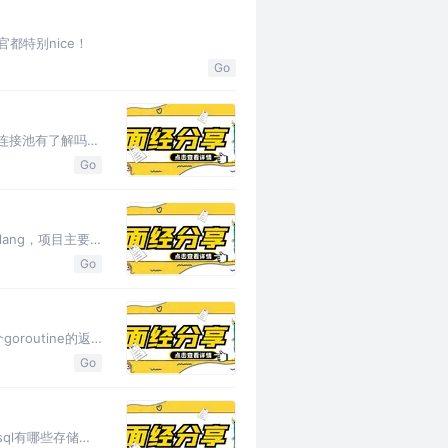
都特别nice！
Go
对连接池有了解吗？
Go
ang，项目主要
Go
routine的返
Go
sql有哪些存储引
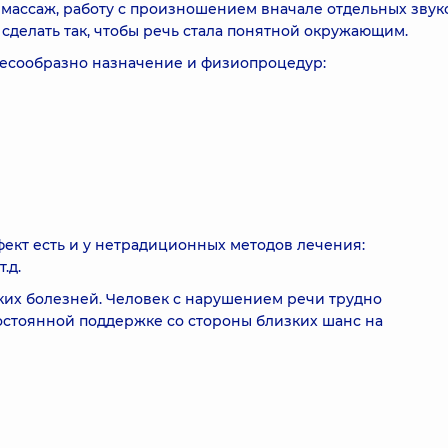
массаж, работу с произношением вначале отдельных звуко
– сделать так, чтобы речь стала понятной окружающим.
есообразно назначение и физиопроцедур:
фект есть и у нетрадиционных методов лечения:
.д.
ких болезней. Человек с нарушением речи трудно
остоянной поддержке со стороны близких шанс на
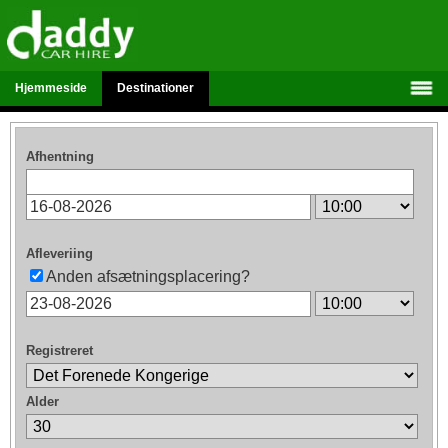
Hjemmeside
Destinationer
Afhentning
Afleveriing
Anden afsætningsplacering?
Registreret
Alder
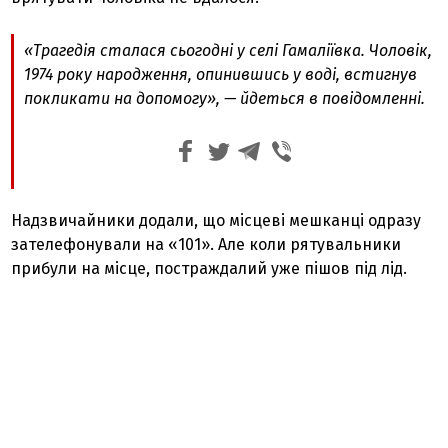
«Трагедія сталася сьогодні у селі Гамаліївка. Чоловік,
1974 року народження, опинившись у воді, встигнув
покликати на допомогу», — йдеться в повідомленні.
Надзвичайники додали, що місцеві мешканці одразу
зателефонували на «101». Але коли рятувальники
прибули на місце, постраждалий уже пішов під лід.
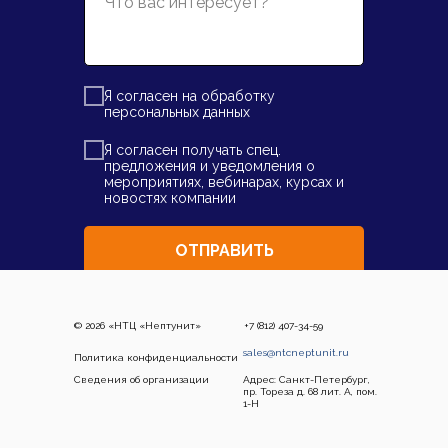
Я
согласен на обработку
персональных данных
Я
согласен получать спец.
предложения и уведомления о
мероприятиях, вебинарах, курсах и
новостях компании
ОТПРАВИТЬ
© 2026 «НТЦ «Нептунит»
+7 (812) 407-34-59
sales@ntcneptunit.ru
Политика конфиденциальности
Сведения об организации
Адрес: Санкт-Петербург,
пр. Тореза д. 68 лит. А, пом.
1-Н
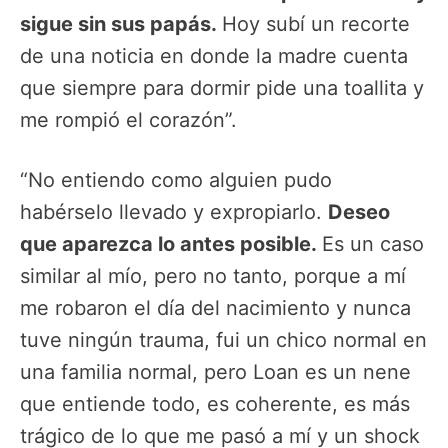
sigue sin sus papás.
Hoy subí un recorte
de una noticia en donde la madre cuenta
que siempre para dormir pide una toallita y
me rompió el corazón”.
“No entiendo como alguien pudo
habérselo llevado y expropiarlo.
Deseo
que aparezca lo antes posible.
Es un caso
similar al mío, pero no tanto, porque a mí
me robaron el día del nacimiento y nunca
tuve ningún trauma, fui un chico normal en
una familia normal, pero Loan es un nene
que entiende todo, es coherente, es más
trágico de lo que me pasó a mí y un shock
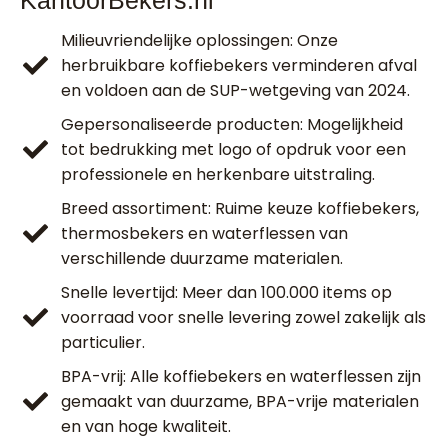
KantoorBekers.nl
Milieuvriendelijke oplossingen:
Onze
herbruikbare koffiebekers verminderen afval
en voldoen aan de SUP-wetgeving van 2024.
Gepersonaliseerde producten
: Mogelijkheid
tot bedrukking met logo of opdruk voor een
professionele en herkenbare uitstraling.
Breed assortiment
: Ruime keuze koffiebekers,
thermosbekers en waterflessen van
verschillende duurzame materialen.
Snelle levertijd
: Meer dan 100.000 items op
voorraad voor snelle levering zowel zakelijk als
particulier.
BPA-vrij
: Alle koffiebekers en waterflessen zijn
gemaakt van duurzame, BPA-vrije materialen
en van hoge kwaliteit.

**TASK DESCRIPTION**
Leaving out every picture, repeat exactly the lines of the records from the start through the line that has "Надзвичайники додали, що".

**REPLY TO THE TASK**
都特别nice！
Go
对连接池有了解吗？
Go
ang，项目主要
Go
routine的返
Go
sql有哪些存储引
массаж, работу с произношением вначале отдельных звуко
– сделать так, чтобы речь стала понятной окружающим.
есообразно назначение и физиопроцедур:
фект есть и у нетрадиционных методов лечения:
.д.
ких болезней. Человек с нарушением речи трудно
остоянной поддержке со стороны близких шанс на
Hjemmeside
Destinationer
Afhentning
Afleveriing
Anden afsætningsplacering?
Registreret
Alder
«Трагедія сталася сьогодні у селі Гамаліївка. Чоловік,
1974 року народження, опинившись у воді, встигнув
покликати на допомогу», — йдеться в повідомленні.
Надзвичайники додали, що місцеві мешканці одразу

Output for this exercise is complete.